The RTX 4090 was always going to be a card for early adopters out there, and it will pretty much give you everything you could want in an enthusiast graphics card. However, I'd definitely argue that the upcoming Nvidia GeForce RTX 4080 is likely to be the much better purchase for gamers — and even the majority of creatives out there.
NVIDIA GEFORCE RTX 4090: PRICE & AVAILABILITY
MRP is listed at $1,599 (roughly £1,360, AU$2,300).
When will it be released? On October 12, 2022.
You can purchase it in the US, UK, and Australia.
NVIDIA GEFORCE RTX 4090: FEATURE & CHIPSET
Image: Future |
Because of the TSMC node, Nvidia was able to fit 76.3 billion transistors onto the AD102 die, a 169% increase in transistor count over the GA102's 28.3 billion, which has a die size of 628mm2, the same as the GA102 GPU in the RTX 3090.
The RTX 4090's base clock runs at a quick 2,235 MHz, compared to the RTX 3090's 1,395 MHz, therefore there has also been a significant increase in clock speeds. Its boost clock also experiences a comparable increase, going from 1,695 MHz to 2,520 MHz.
The RTX 4090 has a faster effective memory speed of 21.2 Gbps compared to the RTX 3090's 19.5 Gbps because its memory clock is also slightly faster at 1,325 MHz, up from 1,219 MHz. Due to this, the RTX 4090 can utilise its 24GB of GDDR6X VRAM more effectively than the RTX 3090.
The RTX 4090 has roughly 6,000 more CUDA cores than the RTX 3090 because it has 128 streaming multiprocessors instead of 82, or 56% more cores (16,384 to 10,496). This also implies that the RTX 4090 has 46 more ray tracing cores and 184 more Tensor cores, all of which are next-generation cores, making them even more effective at ray tracing and vectorized computations than its predecessor.
This is notably clear when running DLSS 3, which makes the transition to full-frame rendering rather than just the pixel rendering performed by prior incarnations of DLSS, and when turning up ray tracing to the maximum in games like Cyberpunk 2077.
NVIDIA GEFORCE RTX 4090: DESIGN
Image: Future |
NVIDIA GEFORCE RTX 4090: PERFORMANCE
About power, the RTX 4090 uses a brand-new 16-pin connector that must be powered by four 8-pin connectors linked into an adaptor. This shouldn't come as a surprise given the card's 450W TDP, however, using this type of adapter in your situation will probably be a nightmare. We strongly advise you to check into the new power supply units (PSUs) that are entering the market and support this new connector without the need for an adaptor. You might as well go all out and simplify your life and cable management if you're going to spend this much money on a new graphics card.
Image: Future |
The Nvidia RTX 4090 produced startling results across all of our synthetic benchmark tests, notably on more recent and sophisticated benchmarks like 3DMark Port Royal and Time Spy Extreme, occasionally entirely outpacing the RTX 3090 and outperforming the RTX 3090 Ti very much everywhere.
Image: Future |
The Nvidia RTX 4090's Blender performance is particularly noteworthy for more than doubling the RTX 3090 Ti's performance on two out of three tests and outperforming any other rival 4K graphics card in Cycles rendering as this trend carries on to the GPU-intensive creative benchmarks.

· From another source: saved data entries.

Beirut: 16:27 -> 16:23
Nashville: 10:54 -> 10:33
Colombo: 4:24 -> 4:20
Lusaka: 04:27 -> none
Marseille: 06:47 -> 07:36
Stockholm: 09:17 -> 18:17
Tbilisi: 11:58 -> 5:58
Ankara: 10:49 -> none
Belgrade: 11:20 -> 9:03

PugetBench for Premiere Pro measures full system performance rather than just isolating the GPU, and Adobe Photoshop is a heavily raterized workload, which is something that AMD has an advantage in over the past couple of generations, as we can see pretty clearly in our tests. The RTX 4090 performs noticeably better than the RTX 3090 Ti in Premiere Pro, but the difference isn't nearly as dramatic as it might be.